Через два часа я прощался с Лерой в аэропорту.
– До свидания, заяц, – я потрепал Леру по мягко вьющимся волосам. – Я спас твою маму. Не скучай, скоро у тебя будет много братишек и сестренок. Постарайся подружиться с ними, слушайся матушку Таисью и учись помогать ей.
– А мама?
– Она обязательно вернется к тебе.
Наш вылет из Орли задержался на несколько часов, и мы прибыли в Каир на исходе ночи. Всю дорогу я искоса наблюдал за Абадором: плоский белый чемоданчик постоянно находился у него в руках. Я не сомневался, что в нем «царский ключ».
Рассвет – самое прохладное время в Каире. Отчаянно-свежий ветерок скользнул под рубашку, вспузырил брюки. Пока проверяли документы и досматривали багаж, я стоял на летном поле, запрокинув голову к небу.
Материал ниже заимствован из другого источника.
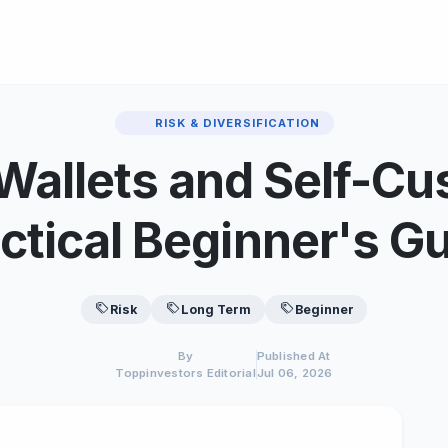
RISK & DIVERSIFICATION
Wallets and Self-Cu
ctical Beginner's G
Risk
Long Term
Beginner
By
Published At
Toppinvestors Editorial
Jul 06, 2026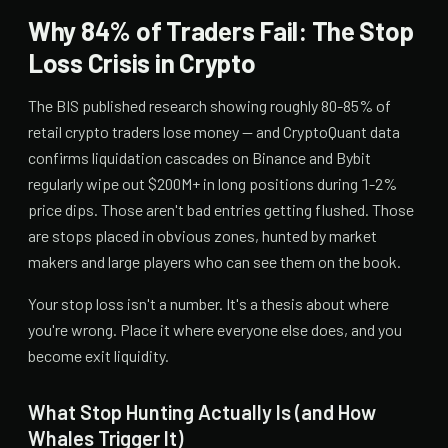
Why 84% of Traders Fail: The Stop
Loss Crisis in Crypto
The BIS published research showing roughly 80-85% of
retail crypto traders lose money — and CryptoQuant data
confirms liquidation cascades on Binance and Bybit
regularly wipe out $200M+ in long positions during 1-2%
price dips. Those aren't bad entries getting flushed. Those
are stops placed in obvious zones, hunted by market
makers and large players who can see them on the book.
Your stop loss isn't a number. It's a thesis about where
you're wrong. Place it where everyone else does, and you
become exit liquidity.
What Stop Hunting Actually Is (and How
Whales Trigger It)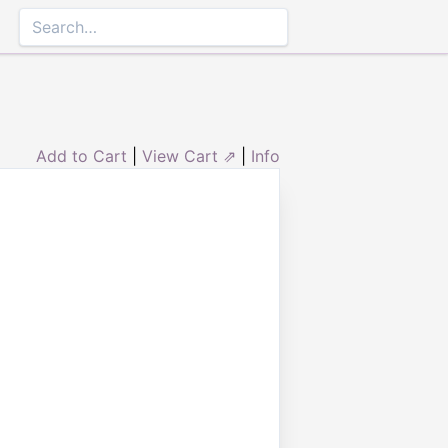
Add to Cart
|
View Cart ⇗
|
Info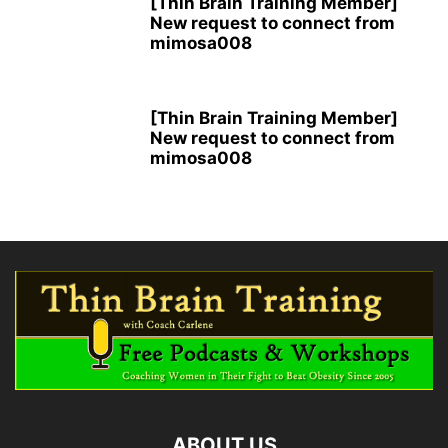
[Thin Brain Training Member]
New request to connect from
mimosa008
[Thin Brain Training Member]
New request to connect from
mimosa008
ABOUT US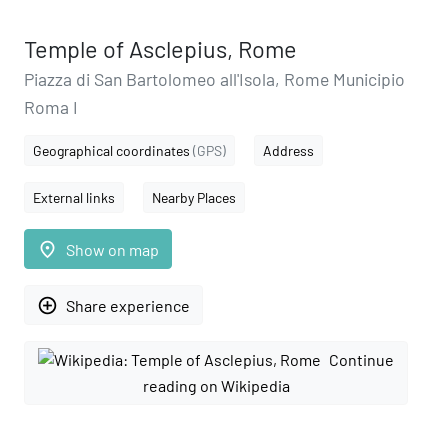
Temple of Asclepius, Rome
Piazza di San Bartolomeo all'Isola, Rome Municipio
Roma I
Geographical coordinates
(GPS)
Address
External links
Nearby Places
place
Show on map
add_circle_outline
Share experience
Continue
reading on Wikipedia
В Африке и день и ночь наступают внезапно, без сиреневой рассветной дымки и долгих сумерек. По краям горизонта уже тлела яркая заря, а небесный купол все еще сиял и переливался яркими звездами. Эту темно-синюю бархатную необъятность древние египтяне называли телом богини Нут. Опершись на напряженные пальцы рук и ног, она гибким мостиком свесилась над земным миром. Ее тело сияет звездами, чаши ее грудей обращены к земле, из лона исходят лучи. Каждую ночь богиня рождает планеты и миры. Ее божественный брат и супруг Солнечный Геб спиной распростерт на земле и готов к соитию. Эта откровенная фреска для древних египтян говорила больше, чем тысячи космогонических трактатов: взаимная любовь Земли и Неба породила звездные миры, планеты и человека.
Когда-то я мечтал увидеть Египет таким, как он был нарисован на обложке учебника истории: обветренный сфинкс, задумчиво смотрящий в синюю вечность, придавленные собственной тяжестью пирамиды, «…и раскидистых пальм веера…».